Don’t worry: We won’t spill the beans. Though we will say that the episode, titled “Out of Town,” takes place a not very significant amount of time away from the close of season two. And that’s a good thing, because it means all the messy loose ends that Mr. Weiner left behind are still messy and loose. Don Draper (the now-ubiquitous Jon Hamm, who has done so much media this week that we wouldn’t be surprised if he popped up at the Starbucks around the corner to give an interview) is still treading the line between tortured everyman and unrepentant cad; his wife Betty (January Jones, waiting patiently for that Grace Kelly biopic) is still tightly wound and willfully naive; his company, Sterling Cooper, is still going through various culture shock changes; and his co-workers, specifically the wonderfully smarmy Pete Campbell (Vincent Kartheiser, worthy of a 2010 Emmy award based on this episode alone), are still fighting with each other like pigs jockeying for position at the trough. The ‘60s are barreling forward, but it seems everyone is trying to slow them down just a little bit to catch their collective breath.

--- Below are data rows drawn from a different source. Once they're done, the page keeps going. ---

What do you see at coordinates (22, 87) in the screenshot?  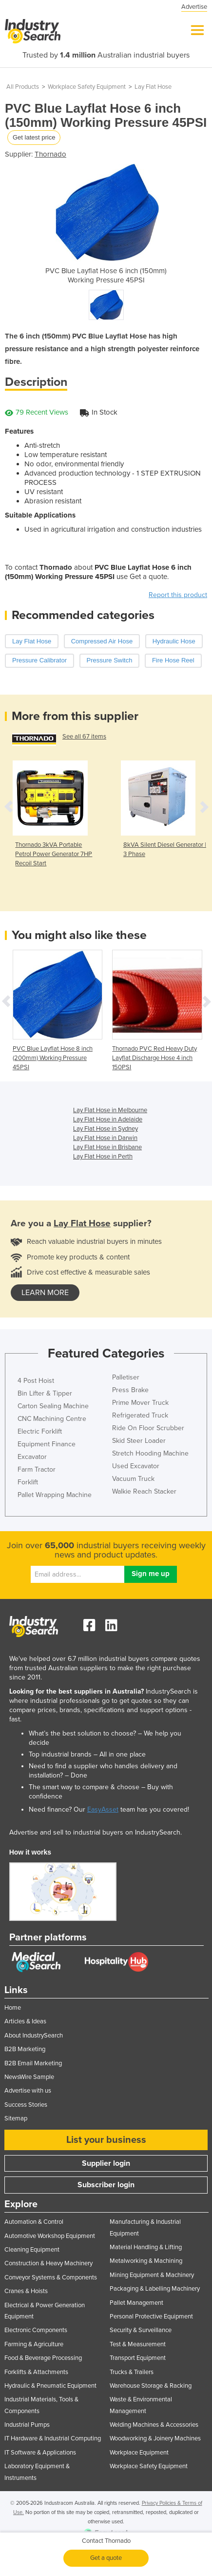 I see `All Products` at bounding box center [22, 87].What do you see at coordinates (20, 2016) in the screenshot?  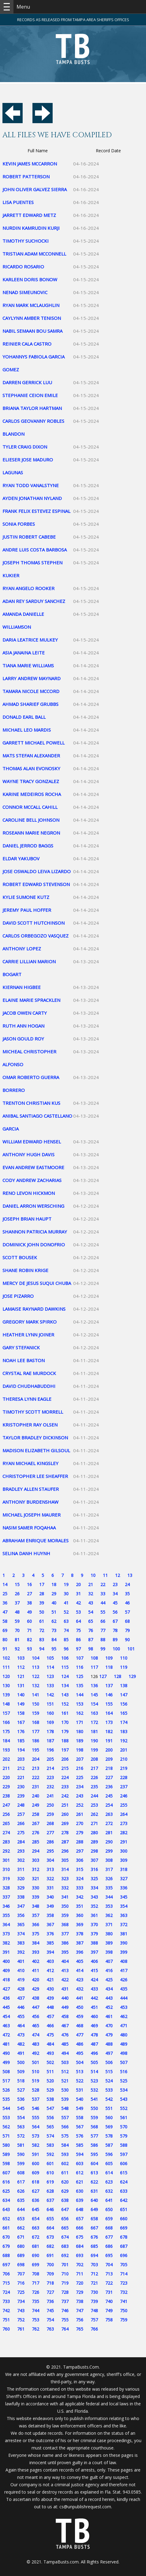 I see `455` at bounding box center [20, 2016].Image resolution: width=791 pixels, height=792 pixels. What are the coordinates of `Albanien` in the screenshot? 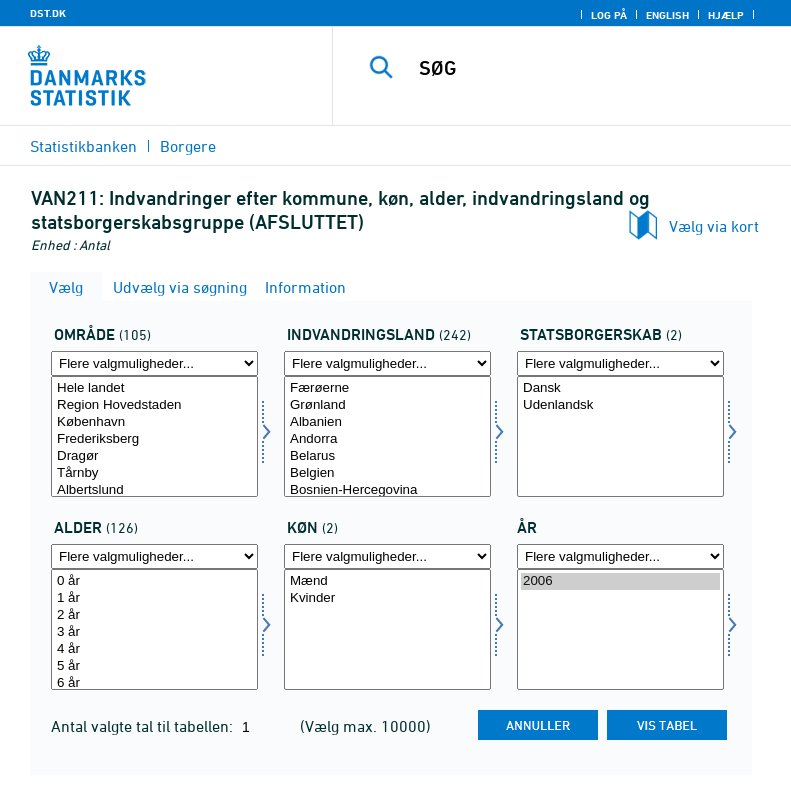 It's located at (387, 422).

“Out of Town,” which centers mostly on Don going on a business trip to Baltimore with Sal (Bryan Batt, filled with wide-eyed sympathy) in an effort to keep client London Fog happy—says Don, hilariously, to ease their fears: “There will be fat years and there will be lean years, but it is going to rain”—is one of the more leisurely-paced episodes in terms of plotting that Mad Men has given us. Much like his mentor, David Chase, Mr. Weiner is content to let his series wallow comfortably in a space where nothing really happens, yet everything is of utmost import. Of course, that’s the funny part about Mad Men: The plot twists and turns that Mr. Weiner is so careful to keep under wraps aren’t the really important. Instead, it’s the characters he’s created and how they react to the world around them that keeps us coming back. The season three premiere plants seeds for future conflicts—we’re already salivating at the thought of Pete going toe-to-toe with Ken Cosgrove for a promotion—but what you’ll be talking about on Monday morning are the little things. Towards the tail end of the episode, Don gives a look to his daughter after she requests the pilot wings she found in his travel bag, that will break your heart and infuriate you all at once. And that’s what makes Mad Men a true rarity in the television landscape here in 2009: It’s spoiler proof specifically because the truly surprising moments are of a more ethereal quality that can’t be summed up in a casting reveal. Lost, this is not.